Administrative career (AD unless noted)
- ?: Missouri (assistant)

Accomplishments and honors

Awards
- First-team All-Big Six (1941);

= Harry Ice =

American football player (1918–1997)

Harry "Slippery" Ice (August 20, 1918 – October 16, 1997) was a record-setting halfback for the University of Missouri Tigers football team, and a long-time member of the Tigers' Athletic Department.

Harry Ice grew up in Kansas City and attended Wentworth Military Academy in Lexington, Missouri from 1936 to 1939. At Wentworth, he was on the football, basketball, track, and baseball teams, captaining both the basketball and track squads. He was named the school's best all-around athlete in 1938.

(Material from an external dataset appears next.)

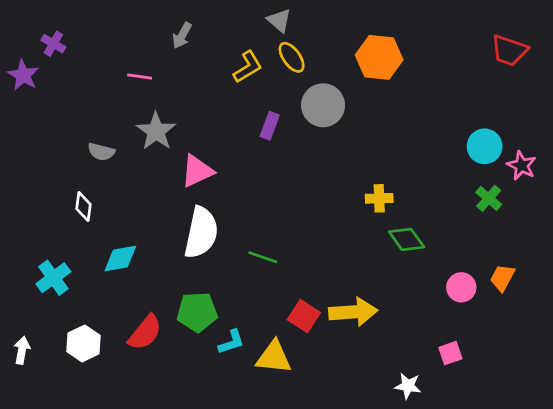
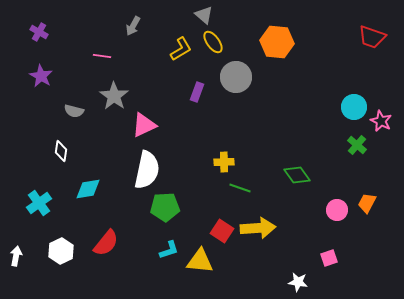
purple star: (23, 75) -> (41, 76), moved
yellow cross: (379, 198) -> (224, 162), moved
green line: (263, 257) -> (240, 188), moved
green pentagon: (197, 312) -> (165, 207), moved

He entered the University of Missouri in 1939, and did not initially go out for football. But legendary coach Don Faurot spotted Ice on the intramural fields, while playing for Beta Theta Pi, and convinced him to try out for the varsity. In 1940 and 1941, Ice established himself as one of the Tigers' top all-time running backs. In 1941, "Slippery Ice", as he was known, set a number of Missouri records as a member of Faurot's first split-T team that led the nation in rushing. Ice's records include 240 yards rushing (on only 8 carries) against Kansas in 1941, an average of 30.0 yards per in that same game, and a 95-yard touchdown run against Iowa State in 1941. His single game rushing record stood until 1998, and the other records still stand. Ice was an all-Big Six selection in 1941 as Missouri won the conference championship and went on to the Sugar Bowl, where he was the game's MVP. Ice played in the College All-Star Game in the summer of 1942, and was chosen to MU's All-Century Football Team. He also lettered twice in baseball.

He joined the United States Army as a Second Lieutenant in January 1942, and was discharged as a Major in August 1946. He was overseas for thirty months in the Southwest Pacific Theater. He was in three campaigns and the occupation in Japan with the 33rd Infantry Division. He received the Combat Infantryman Badge, Bronze Star, Purple Heart with Oak Leaf Cluster and two special citations.

Ice joined the M.U. athletic staff in 1952, and served in a variety of capacities, including interim athletic director and assistant athletic director, until his retirement in 1979. He was inducted into the Missouri Sports Hall of Fame in 1993. He died at age 78 in 1996.